» TO DO:
Your task is to print the listing exactly as it stands.

» LISTED ENTRIES:

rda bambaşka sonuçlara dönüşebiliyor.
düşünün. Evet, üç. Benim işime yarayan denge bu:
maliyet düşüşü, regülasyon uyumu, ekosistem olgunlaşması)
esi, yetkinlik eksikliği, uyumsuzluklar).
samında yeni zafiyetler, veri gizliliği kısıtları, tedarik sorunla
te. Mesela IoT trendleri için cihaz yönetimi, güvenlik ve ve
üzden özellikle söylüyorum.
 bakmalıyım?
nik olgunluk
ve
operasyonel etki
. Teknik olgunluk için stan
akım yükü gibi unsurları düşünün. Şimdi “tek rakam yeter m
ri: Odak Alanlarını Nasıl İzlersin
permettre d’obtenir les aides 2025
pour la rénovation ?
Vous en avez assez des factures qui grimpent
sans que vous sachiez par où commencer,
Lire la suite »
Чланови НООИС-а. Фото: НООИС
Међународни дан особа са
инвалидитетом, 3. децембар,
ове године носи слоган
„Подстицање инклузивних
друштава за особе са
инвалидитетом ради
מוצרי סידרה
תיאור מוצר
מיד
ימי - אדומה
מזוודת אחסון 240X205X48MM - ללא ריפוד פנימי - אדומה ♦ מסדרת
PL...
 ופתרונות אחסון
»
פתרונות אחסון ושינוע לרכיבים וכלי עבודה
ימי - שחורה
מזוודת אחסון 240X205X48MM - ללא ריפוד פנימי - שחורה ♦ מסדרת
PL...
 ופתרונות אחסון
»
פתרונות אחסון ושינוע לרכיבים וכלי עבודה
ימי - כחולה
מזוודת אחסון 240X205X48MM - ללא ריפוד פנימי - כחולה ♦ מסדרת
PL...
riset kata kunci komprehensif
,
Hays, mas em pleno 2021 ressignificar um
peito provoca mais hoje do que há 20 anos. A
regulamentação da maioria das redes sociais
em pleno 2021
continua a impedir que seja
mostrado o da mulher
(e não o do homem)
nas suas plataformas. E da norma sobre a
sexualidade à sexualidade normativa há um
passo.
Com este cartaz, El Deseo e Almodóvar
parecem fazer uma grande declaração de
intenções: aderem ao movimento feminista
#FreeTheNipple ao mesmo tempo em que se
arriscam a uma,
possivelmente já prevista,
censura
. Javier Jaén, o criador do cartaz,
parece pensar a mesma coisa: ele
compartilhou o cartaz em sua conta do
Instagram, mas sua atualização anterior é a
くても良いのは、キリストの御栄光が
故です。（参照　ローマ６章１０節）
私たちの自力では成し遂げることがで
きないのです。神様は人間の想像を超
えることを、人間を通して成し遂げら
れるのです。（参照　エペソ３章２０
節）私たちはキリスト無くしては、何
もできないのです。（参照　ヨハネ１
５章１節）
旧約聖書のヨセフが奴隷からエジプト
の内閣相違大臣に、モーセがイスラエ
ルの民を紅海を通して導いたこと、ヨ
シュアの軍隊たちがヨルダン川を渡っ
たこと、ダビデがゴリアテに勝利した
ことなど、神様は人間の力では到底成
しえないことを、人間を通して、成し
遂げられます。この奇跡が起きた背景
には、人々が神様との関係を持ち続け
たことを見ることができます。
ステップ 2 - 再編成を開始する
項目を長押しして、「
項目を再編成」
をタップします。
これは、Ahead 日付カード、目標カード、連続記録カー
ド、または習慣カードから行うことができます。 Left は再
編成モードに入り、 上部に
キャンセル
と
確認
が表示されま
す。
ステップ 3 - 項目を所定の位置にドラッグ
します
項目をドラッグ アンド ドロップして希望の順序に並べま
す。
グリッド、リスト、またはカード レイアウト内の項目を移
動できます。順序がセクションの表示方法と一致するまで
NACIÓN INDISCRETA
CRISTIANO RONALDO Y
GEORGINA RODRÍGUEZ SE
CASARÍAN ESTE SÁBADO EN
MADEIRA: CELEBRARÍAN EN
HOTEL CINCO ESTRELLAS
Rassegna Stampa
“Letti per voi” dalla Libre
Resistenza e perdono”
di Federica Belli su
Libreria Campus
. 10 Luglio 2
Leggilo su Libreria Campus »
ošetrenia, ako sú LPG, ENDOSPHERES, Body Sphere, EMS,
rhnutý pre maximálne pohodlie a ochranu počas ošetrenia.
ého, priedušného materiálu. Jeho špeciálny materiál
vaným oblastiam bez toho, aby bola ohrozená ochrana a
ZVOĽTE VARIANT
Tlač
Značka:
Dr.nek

» WRITTEN ANSWER:
rda bambaşka sonuçlara dönüşebiliyor.
düşünün. Evet, üç. Benim işime yarayan denge bu:
maliyet düşüşü, regülasyon uyumu, ekosistem olgunlaşması)
esi, yetkinlik eksikliği, uyumsuzluklar).
samında yeni zafiyetler, veri gizliliği kısıtları, tedarik sorunla
te. Mesela IoT trendleri için cihaz yönetimi, güvenlik ve ve
üzden özellikle söylüyorum.
 bakmalıyım?
nik olgunluk
ve
operasyonel etki
. Teknik olgunluk için stan
akım yükü gibi unsurları düşünün. Şimdi “tek rakam yeter m
ri: Odak Alanlarını Nasıl İzlersin
permettre d’obtenir les aides 2025
pour la rénovation ?
Vous en avez assez des factures qui grimpent
sans que vous sachiez par où commencer,
Lire la suite »
Чланови НООИС-а. Фото: НООИС
Међународни дан особа са
инвалидитетом, 3. децембар,
ове године носи слоган
„Подстицање инклузивних
друштава за особе са
инвалидитетом ради
מוצרי סידרה
תיאור מוצר
מיד
ימי - אדומה
מזוודת אחסון 240X205X48MM - ללא ריפוד פנימי - אדומה ♦ מסדרת
PL...
 ופתרונות אחסון
»
פתרונות אחסון ושינוע לרכיבים וכלי עבודה
ימי - שחורה
מזוודת אחסון 240X205X48MM - ללא ריפוד פנימי - שחורה ♦ מסדרת
PL...
 ופתרונות אחסון
»
פתרונות אחסון ושינוע לרכיבים וכלי עבודה
ימי - כחולה
מזוודת אחסון 240X205X48MM - ללא ריפוד פנימי - כחולה ♦ מסדרת
PL...
riset kata kunci komprehensif
,
Hays, mas em pleno 2021 ressignificar um
peito provoca mais hoje do que há 20 anos. A
regulamentação da maioria das redes sociais
em pleno 2021
continua a impedir que seja
mostrado o da mulher
(e não o do homem)
nas suas plataformas. E da norma sobre a
sexualidade à sexualidade normativa há um
passo.
Com este cartaz, El Deseo e Almodóvar
parecem fazer uma grande declaração de
intenções: aderem ao movimento feminista
#FreeTheNipple ao mesmo tempo em que se
arriscam a uma,
possivelmente já prevista,
censura
. Javier Jaén, o criador do cartaz,
parece pensar a mesma coisa: ele
compartilhou o cartaz em sua conta do
Instagram, mas sua atualização anterior é a
くても良いのは、キリストの御栄光が
故です。（参照　ローマ６章１０節）
私たちの自力では成し遂げることがで
きないのです。神様は人間の想像を超
えることを、人間を通して成し遂げら
れるのです。（参照　エペソ３章２０
節）私たちはキリスト無くしては、何
もできないのです。（参照　ヨハネ１
５章１節）
旧約聖書のヨセフが奴隷からエジプト
の内閣相違大臣に、モーセがイスラエ
ルの民を紅海を通して導いたこと、ヨ
シュアの軍隊たちがヨルダン川を渡っ
たこと、ダビデがゴリアテに勝利した
ことなど、神様は人間の力では到底成
しえないことを、人間を通して、成し
遂げられます。この奇跡が起きた背景
には、人々が神様との関係を持ち続け
たことを見ることができます。
ステップ 2 - 再編成を開始する
項目を長押しして、「
項目を再編成」
をタップします。
これは、Ahead 日付カード、目標カード、連続記録カー
ド、または習慣カードから行うことができます。 Left は再
編成モードに入り、 上部に
キャンセル
と
確認
が表示されま
す。
ステップ 3 - 項目を所定の位置にドラッグ
します
項目をドラッグ アンド ドロップして希望の順序に並べま
す。
グリッド、リスト、またはカード レイアウト内の項目を移
動できます。順序がセクションの表示方法と一致するまで
NACIÓN INDISCRETA
CRISTIANO RONALDO Y
GEORGINA RODRÍGUEZ SE
CASARÍAN ESTE SÁBADO EN
MADEIRA: CELEBRARÍAN EN
HOTEL CINCO ESTRELLAS
Rassegna Stampa
“Letti per voi” dalla Libre
Resistenza e perdono”
di Federica Belli su
Libreria Campus
. 10 Luglio 2
Leggilo su Libreria Campus »
ošetrenia, ako sú LPG, ENDOSPHERES, Body Sphere, EMS,
rhnutý pre maximálne pohodlie a ochranu počas ošetrenia.
ého, priedušného materiálu. Jeho špeciálny materiál
vaným oblastiam bez toho, aby bola ohrozená ochrana a
ZVOĽTE VARIANT
Tlač
Značka:
Dr.nek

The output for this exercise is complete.